Step 1: Review the full system
Before delivering anything, review what you have built. Walk through the components:
- The Pipeline with ColumnTransformer -- handling numeric, categorical, and text features in a single structure that prevents leakage by design
- The transfer learning model -- pretrained language understanding adapted to match quality prediction
- The fairness audit -- disaggregated evaluation showing the regional disparity, the investigation into why it existed, and the intervention that reduced it
- The MLflow experiments -- baseline vs transfer learning comparison, pre- and post-fairness metrics
Everything should be documented and reproducible. If the session has grown long, consolidating the key decisions into a fresh context helps keep the final deliverables clean.
Step 2: Write the client summary
Priya needs a document she can share with her team and reference when questions come up. This is not a technical report -- it is a communication deliverable written in terms her operations team can act on.
Cover: what the model does (scores nurse-hospital matches and ranks them), how to interpret the scores (what a high score means, what a low score means), the fairness measures in place (regional parity constraints, the monitoring cadence), and what to watch for going forward.
The going-forward section matters. Priya asked a good question: "How will we know if the bias comes back as we collect more data?" Be honest -- monitoring is infrastructure that comes in future work. For now, running the disaggregated evaluation periodically on new placement data is the minimum.
Step 3: Priya's final review
Share the summary with Priya. She reviews it and gives feedback.

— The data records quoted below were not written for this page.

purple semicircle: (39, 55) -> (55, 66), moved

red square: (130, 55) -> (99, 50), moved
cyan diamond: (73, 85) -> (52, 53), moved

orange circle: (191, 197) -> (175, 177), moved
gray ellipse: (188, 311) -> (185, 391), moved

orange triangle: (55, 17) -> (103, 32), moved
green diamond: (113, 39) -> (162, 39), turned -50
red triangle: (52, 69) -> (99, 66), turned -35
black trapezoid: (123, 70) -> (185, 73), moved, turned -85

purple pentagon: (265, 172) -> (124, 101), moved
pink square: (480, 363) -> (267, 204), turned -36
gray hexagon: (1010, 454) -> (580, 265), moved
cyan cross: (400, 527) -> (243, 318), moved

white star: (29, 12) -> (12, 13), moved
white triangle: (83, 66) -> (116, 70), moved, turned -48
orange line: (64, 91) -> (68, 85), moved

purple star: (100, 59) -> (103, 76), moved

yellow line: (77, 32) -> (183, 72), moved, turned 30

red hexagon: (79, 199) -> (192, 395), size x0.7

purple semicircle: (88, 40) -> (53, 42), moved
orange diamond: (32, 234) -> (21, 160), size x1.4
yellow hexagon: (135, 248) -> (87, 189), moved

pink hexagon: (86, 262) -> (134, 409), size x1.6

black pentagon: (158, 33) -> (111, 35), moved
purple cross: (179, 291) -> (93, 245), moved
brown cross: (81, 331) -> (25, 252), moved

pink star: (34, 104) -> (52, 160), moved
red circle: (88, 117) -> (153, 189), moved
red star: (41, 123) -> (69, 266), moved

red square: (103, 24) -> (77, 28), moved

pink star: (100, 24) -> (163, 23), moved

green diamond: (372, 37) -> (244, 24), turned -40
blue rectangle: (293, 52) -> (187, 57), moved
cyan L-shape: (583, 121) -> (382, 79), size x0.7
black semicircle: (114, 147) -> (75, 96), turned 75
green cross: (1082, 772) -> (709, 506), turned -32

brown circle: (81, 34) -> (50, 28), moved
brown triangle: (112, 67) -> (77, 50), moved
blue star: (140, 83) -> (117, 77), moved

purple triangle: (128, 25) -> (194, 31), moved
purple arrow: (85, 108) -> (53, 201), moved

She is satisfied -- the fairness measures address the board's equity policy, and the ranked match list is practical for her team. She asks one more question: how does the team use the ranked list in practice? Walk her through the workflow -- her team reviews the top matches for each position, approves or adjusts, and the placements proceed.
Step 4: Push to GitHub
Write a README that communicates the project's scope, approach, and fairness considerations. The README should cover:
- What the model does and who it is for
- The data pipeline (Pipeline with ColumnTransformer handling heterogeneous data)
- The model architecture (transfer learning for text, scikit-learn for structured features)
- The fairness audit (what was found, what was done, what the trade-offs are)
- How to run the system
The Pipeline's structure in the README tells another practitioner exactly what happens to the data. That is the Pipeline as a communication artifact -- not just code that runs, but documentation that explains.
Push everything to GitHub: the Pipeline code, the model or training script, the fairness audit report with disaggregated metrics, the README, and the client summary.
Step 5: Final commit
Review the repository. Commit any remaining changes with a descriptive message.
The project is complete. You built a matching model that handles heterogeneous data through a Pipeline, adapted pretrained language understanding through transfer learning, and discovered -- then addressed -- regional bias that aggregate metrics hid.
Check: The GitHub repository contains: the Pipeline code, the trained model or model training script, the fairness audit report with disaggregated metrics, the README, and the client summary document.